Gap between Verasight’s raw data vs. server/DB data

Problem

  • The gap between eligible survey sample filtered from raw data (698) vs. what we have in our DB/server (866).

Some background information:

  • In the end block of the survey, I embedded codes to send vsid to the DB. Hence, those users with vsid in the DB have finished to the end of the Wave 1 survey. In other words, I assumed that having vsid indicates having survived all the requirements during the survey (e.g., attention checks, authorization, following, etc.).

  • Now we are seeing this gap (698 from survey data vs. 866 from DB), it might be the case that my assumption is wrong.

library(tidyverse)
library(DT)
library(haven)
library(readr)

# load raw data 
raw_df <- readRDS("~/Downloads/2023-095a_files/verasight_wave1/2023-095a_client_wave-1.rds")

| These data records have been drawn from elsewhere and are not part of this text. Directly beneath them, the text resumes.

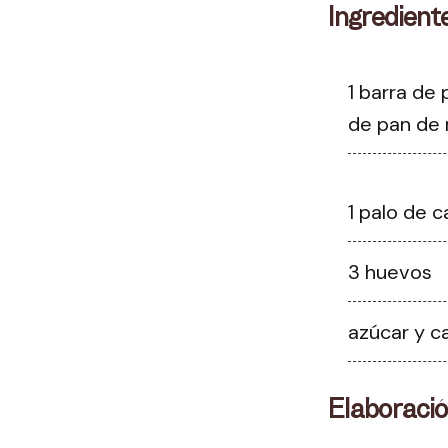
Ingredient
1 barra de
de pan de 
1 palo de c
3 huevos
azúcar y c
Elaboraci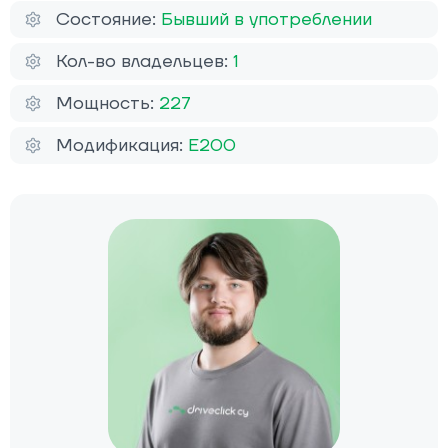
Состояние:
Бывший в употреблении
Кол-во владельцев:
1
Мощность:
227
Модификация:
E200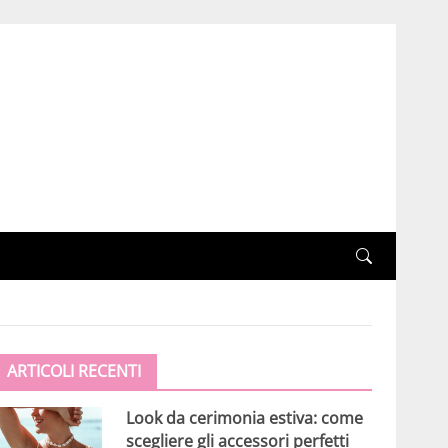
ARTICOLI RECENTI
Look da cerimonia estiva: come
scegliere gli accessori perfetti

# Eligible sample filtered from raw data 
eligible_survey_sample <- raw_df |> 
  filter(Progress==100) |> # who finished wave 1 till the end
  filter(attn_5 > 3) |> # who passed attention check
  filter(userid!="") |> # who authorized their Twitter account
  filter(Q7_0==1) # who agreed to follow our study account 

# load server data (`mercury_user` table in DB)
db_df <- read_csv("mercury_user.csv", 
    col_types = cols(user_id = col_character()))

# Eligible sample filtered from DB data
eligible_db_sample <- db_df |> 
  mutate(userid = as.character(user_id),
         screename = screen_name) |> 
  select(userid, screename, vsid) |>
  filter(!is.na(vsid)) # who finished wave 1 till the end 
nrow(eligible_survey_sample) # 698
## [1] 698
nrow(eligible_db_sample) # 866
## [1] 866

Warning: Something weird is going on here

While merging the eligible_survey_sample and eligible_db_sample, I found that several duplicated accounts with different vsid. That means, in eligible_db_sample, we don’t have duplicates (if userid is same, vsid is updated for that userid). But in the raw data, there are participants with different vsids (=Verasight panel accounts) but actually they are the same person with a specific Twitter account (userid).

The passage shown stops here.